> TASK INSTRUCTIONS:
Search term "nutrition": please show all lines in the listing that contain it.
Top of SOURCE DATA
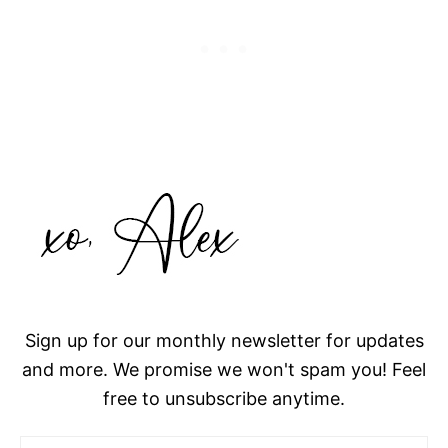
Sign up for our monthly newsletter for updates
and more. We promise we won't spam you! Feel
free to unsubscribe anytime.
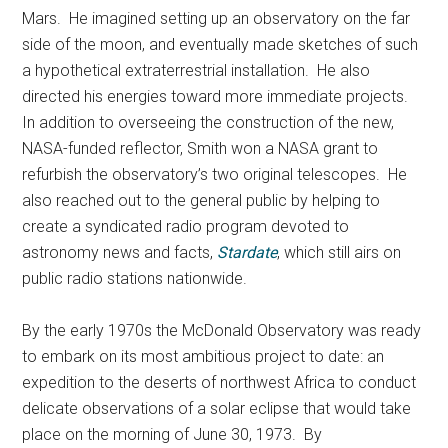
Mars. He imagined setting up an observatory on the far
side of the moon, and eventually made sketches of such
a hypothetical extraterrestrial installation. He also
directed his energies toward more immediate projects.
In addition to overseeing the construction of the new,
NASA-funded reflector, Smith won a NASA grant to
refurbish the observatory’s two original telescopes. He
also reached out to the general public by helping to
create a syndicated radio program devoted to
astronomy news and facts,
Stardate
, which still airs on
public radio stations nationwide.
By the early 1970s the McDonald Observatory was ready
to embark on its most ambitious project to date: an
expedition to the deserts of northwest Africa to conduct
delicate observations of a solar eclipse that would take
place on the morning of June 30, 1973. By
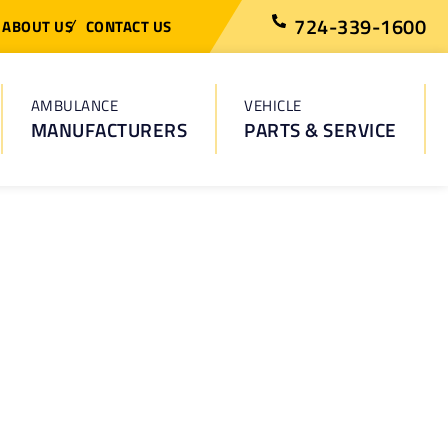
724-339-1600
ABOUT US
CONTACT US
AMBULANCE
VEHICLE
MANUFACTURERS
PARTS & SERVICE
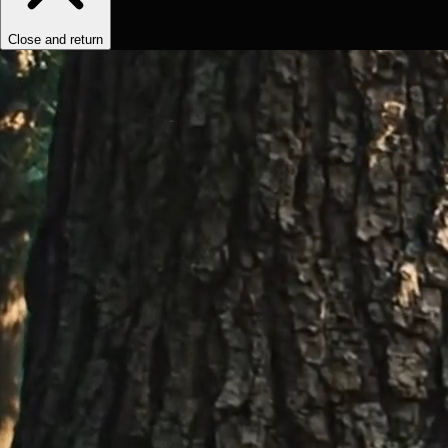
Close and return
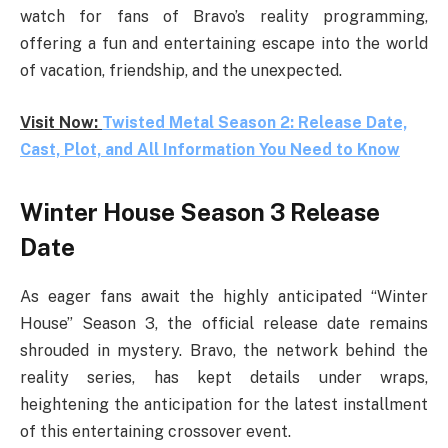
watch for fans of Bravo’s reality programming,
offering a fun and entertaining escape into the world
of vacation, friendship, and the unexpected.
Visit Now:
Twisted Metal Season 2: Release Date,
Cast, Plot, and All Information You Need to Know
Winter House Season 3 Release
Date
As eager fans await the highly anticipated “Winter
House” Season 3, the official release date remains
shrouded in mystery. Bravo, the network behind the
reality series, has kept details under wraps,
heightening the anticipation for the latest installment
of this entertaining crossover event.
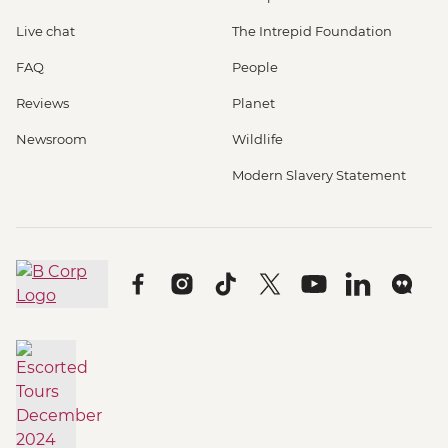
Live chat
The Intrepid Foundation
FAQ
People
Reviews
Planet
Newsroom
Wildlife
Modern Slavery Statement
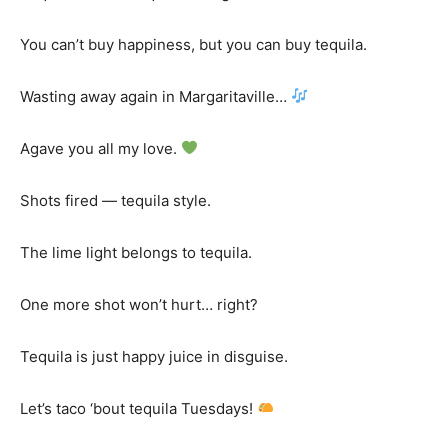
You can’t buy happiness, but you can buy tequila.
Wasting away again in Margaritaville…
Agave you all my love.
Shots fired — tequila style.
The lime light belongs to tequila.
One more shot won’t hurt… right?
Tequila is just happy juice in disguise.
Let’s taco ‘bout tequila Tuesdays!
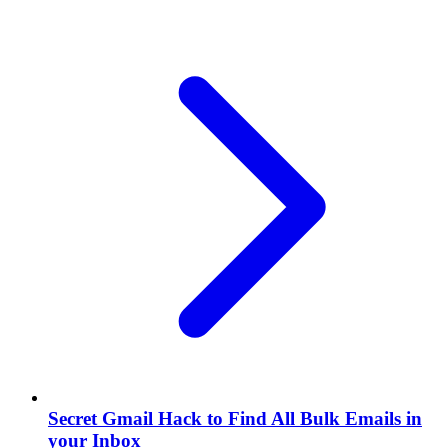
Secret Gmail Hack to Find All Bulk Emails in
your Inbox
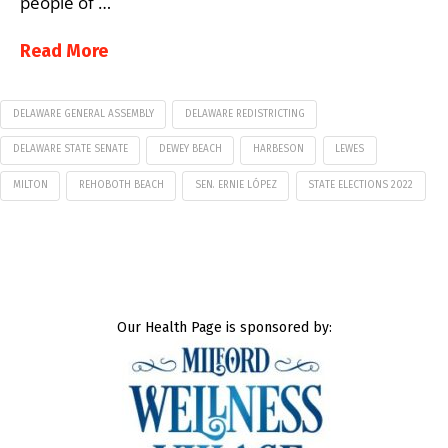
people of …
Read More
DELAWARE GENERAL ASSEMBLY
DELAWARE REDISTRICTING
DELAWARE STATE SENATE
DEWEY BEACH
HARBESON
LEWES
MILTON
REHOBOTH BEACH
SEN. ERNIE LÓPEZ
STATE ELECTIONS 2022
Our Health Page is sponsored by:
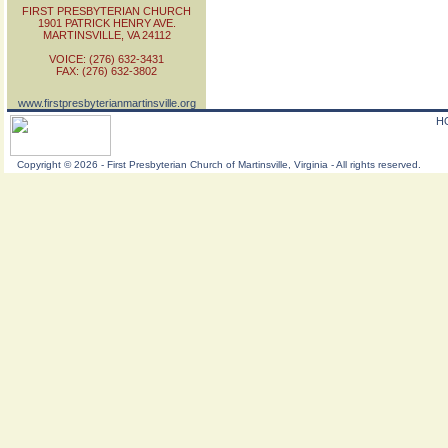
FIRST PRESBYTERIAN CHURCH
1901 PATRICK HENRY AVE.
MARTINSVILLE, VA 24112
VOICE: (276) 632-3431
FAX: (276) 632-3802
www.firstpresbyterianmartinsville.org
H
Copyright
©
2026 - First Presbyterian Church of Martinsville, Virginia - All rights reserved.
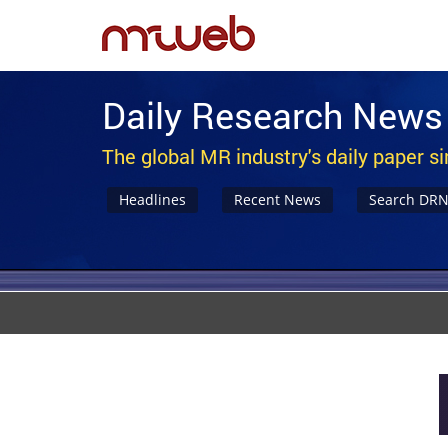
Daily Research News
The global MR industry's daily paper s
Headlines
Recent News
Search DR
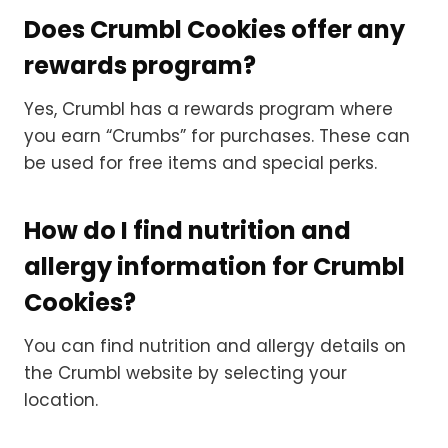
Does Crumbl Cookies offer any
rewards program?
Yes, Crumbl has a rewards program where
you earn “Crumbs” for purchases. These can
be used for free items and special perks.
How do I find nutrition and
allergy information for Crumbl
Cookies?
You can find nutrition and allergy details on
the Crumbl website by selecting your
location.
Bottom of SOURCE DATA
> SOLUTION:
How do I find nutrition and
You can find nutrition and allergy details on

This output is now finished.